Après la publication en décembre dernier de la synthèse de la consultation citoyenne sur la réforme des retraites, qui a peu apporté au débat tant les questions étaient ouvertes, jamais cadrées par des considérations de nature juridique, sociale ou financière, la concertation avec les partenaires sociaux a repris fin janvier 2019. L’on a cru un temps que la réforme serait abandonnée. Aucune, à vrai dir, n’est plus difficile : il n’y a pas de pays en Europe qui ait mené concurremment une réforme systémique des retraites et la refonte de l’architecture du système[1]. Tout est risqué dans ce projet, techniquement compliqué et lourd d’enjeux. Le calendrier d’ensemble s’est étiré de ce fait. Prendre son temps pour une telle réforme paraît opportun, à condition que l’on avance dans les débats. Or, si certains choix de principe ont été publiés en octobre 2018, tout ou presque reste à clarifier alors que le projet doit être soumis au vote fin 2019. Le pays discute démocratie dans les préaux d’école, les partenaires sociaux échangent avec l’Etat sur le futur système sans grande chance de s’accorder et la réforme des retraites se construit dans l’ombre des bureaux : normal, tout est normal[2].

 Ce qui est décidé

 En octobre 2018, le Haut-Commissariat a annoncé la création d’un système universel de retraite, appelé à remplacer les 42 régimes actuels de base ou complémentaires, reposant, sans surprises, sur les principes suivants :

Le régime universel sera un régime public défini par la loi et géré en répartition ;

Il s’agira d’un régime par points, les règles concernant l’ouverture des droits et le calcul des pensions étant les mêmes pour tous. Un euro de cotisation donnera donc les mêmes droits (c’est l’égalisation des « rendements » des régimes, aujourd’hui discordants[3]) ; cependant, des points de solidarité seront accordés pour compenser les périodes non travaillées, maternité, chômage, invalidité, à des conditions à définir, et le droit à pension de réversion (droit par essence non contributif) sera maintenu ; de plus, un dispositif de minimum de pension sera prévu (salariés à temps partiel, revenus très modestes) ;

Les cotisations permettant l’acquisition de droits (taux harmonisé pour les salariés à 28 %) seraient assises sur une assiette plafonnée à 3 plafonds de la sécurité sociale, soit 120 000 €/an ;

L’âge plancher de départ (62 ans) sera identique pour tous mais des dispositifs seront prévus pour permettre à certains assurés de partir plus tôt (sont évoquées les carrières longues, avec un nombre minimum de points acquis avant un certain âge, mais aussi les « métiers pénibles ou dangereux »).
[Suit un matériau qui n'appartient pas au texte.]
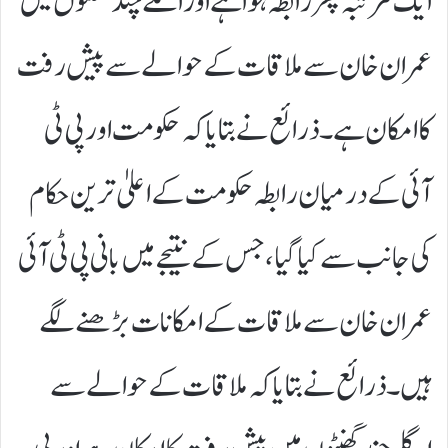
ایک مرتبہ پھر رابطہ ہوا ہے اور اگلے چند گھنٹوں میں
عمران خان سے ملاقات کے حوالے سے پیش رفت
کا امکان ہے۔ذرائع نے بتایا کہ حکومت اور پی ٹی
آئی کے درمیان رابطہ حکومت کے اعلیٰ ترین حکام
کی جانب سے کیا گیا، جس کے نتیجے میں بانی پی ٹی آئی
عمران خان سے ملاقات کے امکانات بڑھنے لگے
ہیں۔ذرائع نے بتایا کہ ملاقات کے حوالے سے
Par ailleurs, les droits acquis (en trimestres ou en points, selon le cas) seront gardés (à « 100% », selon les annonces du Haut-commissaire) mais rien n’est précisé sur les méthodes de conversion. La garantie de 100 % est, s’agissant de passer de trimestres en points, inopérante, puisque la valeur du point à 20 ou 30 ans ne sera pas connue.

Quelques difficultés pointent en outre dès ces annonces : d’une part, il n’est pas envisagé que le taux de cotisation de référence (28 %) soit identiques entre salariés (où il recouvre des cotisations à la fois patronales et salariales) et non-salariés (la cotisation est unique) ni que l’assiette soit harmonisée (il s’agit aujourd’hui, pour les salariés, de l’assiette brute intégrant les cotisations salariales et, pour les non-salariés, du revenu professionnel net de charges). Un régime de cotisation « adapté » sera donc prévu pour ces derniers, tout en garantissant qu’à cotisation égale, ils acquièrent le même nombre de points. De même, dès lors que les fonctionnaires vont cotiser sur les primes jusqu’ici exonérées, leur salaire va baisser et il faudra, dit le Haut-commissaire, en tirer les conséquences « en termes d’évolution des carrières et des rémunérations ». De telles réponses laissent perplexes. S’agissant des travailleurs non-salariés, payer sur une assiette minorée des cotisations minorées (17,75 % pour la retraite, 24,75 % avec la retraite complémentaire) n’est pas bien grave quand le montant de la retraite dépend, non pas directement des cotisations, mais du revenu : les systèmes par annuités en vigueur garantissent, par trimestre « acheté » souvent à un prix dérisoire, l’acquisition d’un pourcentage du revenu. Cela le devient bien davantage quand la retraite dépend des cotisations payées la vie durant, comme c’est le cas dans un système par point. Le dispositif par points va révéler la sous-cotisation chronique de telles professions.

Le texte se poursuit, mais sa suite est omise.